NASA’s Voyager 1 spacecraft, launched in 1977, is the first human-made object to reach interstellar space – the space outside our solar system.
Since 2012, The Voyager 1 spacecraft has experienced three tsunami waves in interstellar space. The most recent, which reached the spacecraft earlier this year, is still propagating outward according to new data. It is the longest-lasting shock wave that researchers have seen in interstellar space.
A “tsunami wave” occurs when the sun emits a coronal mass ejection, throwing out a magnetic cloud of plasma from its surface. This generates a wave of pressure. When the wave runs into the interstellar plasma – the charged particles found in the space between the stars – a shock wave results that perturbs the plasma.
Ed Stone is project scientist for the Voyager mission based at California Institute of Technology in Pasadena. Stone said:
The tsunami causes the ionized gas that is out there to resonate – “sing” or vibrate like a bell.
This is the third shock wave that Voyager 1 has experienced. The first event was in October to November of 2012, and the second wave in April to May of 2013 revealed an even higher plasma density. Voyager 1 detected the most recent event in February, and it is still going on as of November data. The spacecraft has moved outward 250 million miles (400 million kilometers) during the third event.

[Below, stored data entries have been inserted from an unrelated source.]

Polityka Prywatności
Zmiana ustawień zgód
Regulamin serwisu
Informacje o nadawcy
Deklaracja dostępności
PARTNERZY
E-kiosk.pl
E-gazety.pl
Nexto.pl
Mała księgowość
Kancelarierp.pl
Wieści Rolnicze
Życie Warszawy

Don Gurnett, professor of physics at the University of Iowa in Iowa City. Gurnett presented the new data Monday, December 15 at the American Geophysical Union meeting in San Francisco. Gurnett said:
Most people would have thought the interstellar medium would have been smooth and quiet. But these shock waves seem to be more common than we thought.

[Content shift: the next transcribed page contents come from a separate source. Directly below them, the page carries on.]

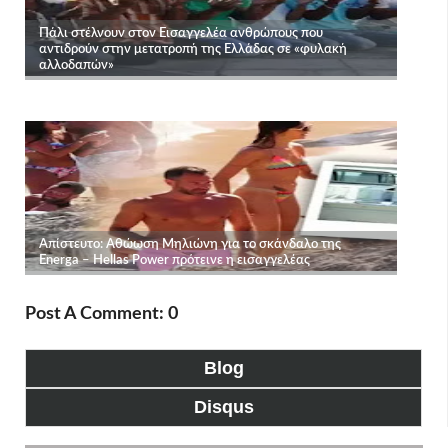
Post A Comment: 0
Blog
Disqus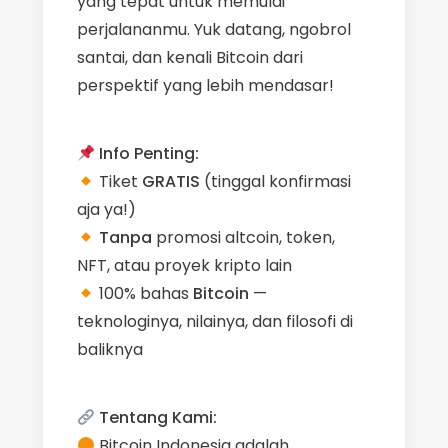
yang tepat untuk memulai
perjalananmu. Yuk datang, ngobrol
santai, dan kenali Bitcoin dari
perspektif yang lebih mendasar!
Info Penting:
Tiket
GRATIS
(tinggal konfirmasi
aja ya!)
Tanpa
promosi altcoin, token,
NFT, atau proyek kripto lain
100% bahas
Bitcoin
—
teknologinya, nilainya, dan filosofi di
baliknya
Tentang Kami:
Bitcoin Indonesia adalah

It is unclear to researchers what the unusual longevity of this particular wave may mean. They are also uncertain as to how fast the wave is moving or how broad a region it covers.

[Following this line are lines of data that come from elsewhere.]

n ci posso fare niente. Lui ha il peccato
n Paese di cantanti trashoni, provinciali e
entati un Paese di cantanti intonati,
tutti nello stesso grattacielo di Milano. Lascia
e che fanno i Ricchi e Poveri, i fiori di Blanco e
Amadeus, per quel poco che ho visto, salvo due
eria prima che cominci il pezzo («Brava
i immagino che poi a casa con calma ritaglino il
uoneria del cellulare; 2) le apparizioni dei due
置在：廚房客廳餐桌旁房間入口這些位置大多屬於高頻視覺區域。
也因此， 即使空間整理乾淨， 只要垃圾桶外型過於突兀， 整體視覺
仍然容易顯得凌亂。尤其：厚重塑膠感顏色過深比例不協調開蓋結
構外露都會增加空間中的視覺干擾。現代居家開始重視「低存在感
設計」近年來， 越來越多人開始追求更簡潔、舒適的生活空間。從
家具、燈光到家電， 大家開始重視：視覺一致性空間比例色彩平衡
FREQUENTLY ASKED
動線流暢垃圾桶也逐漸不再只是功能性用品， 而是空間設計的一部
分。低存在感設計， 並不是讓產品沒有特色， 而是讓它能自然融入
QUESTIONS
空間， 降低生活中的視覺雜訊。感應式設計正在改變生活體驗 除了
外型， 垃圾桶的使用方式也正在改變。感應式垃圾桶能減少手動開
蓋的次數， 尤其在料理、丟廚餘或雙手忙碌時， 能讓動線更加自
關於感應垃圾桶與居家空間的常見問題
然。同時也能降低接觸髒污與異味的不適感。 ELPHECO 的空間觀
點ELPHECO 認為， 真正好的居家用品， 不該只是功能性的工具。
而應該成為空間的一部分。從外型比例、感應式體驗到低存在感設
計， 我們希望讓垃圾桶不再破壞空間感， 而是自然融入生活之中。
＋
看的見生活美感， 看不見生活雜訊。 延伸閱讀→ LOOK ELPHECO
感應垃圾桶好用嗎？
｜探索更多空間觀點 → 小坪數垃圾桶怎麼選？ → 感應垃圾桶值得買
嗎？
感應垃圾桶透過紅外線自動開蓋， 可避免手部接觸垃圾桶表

The second tsunami wave helped researchers determine in 2013 that Voyager 1 had left the heliosphere, the bubble created by the solar wind encompassing the sun and the planets in our solar system. Denser plasma “rings” at a higher frequency, and the medium that Voyager flew through, was 40 times denser than what had been previously measured. This was key to the conclusion that Voyager had entered a frontier where no spacecraft had gone before: interstellar space.
Bottom line: Voyager 1 might still be caught what scientists have described as a cosmic “tsunami wave,” a shock wave that first hit the probe in February.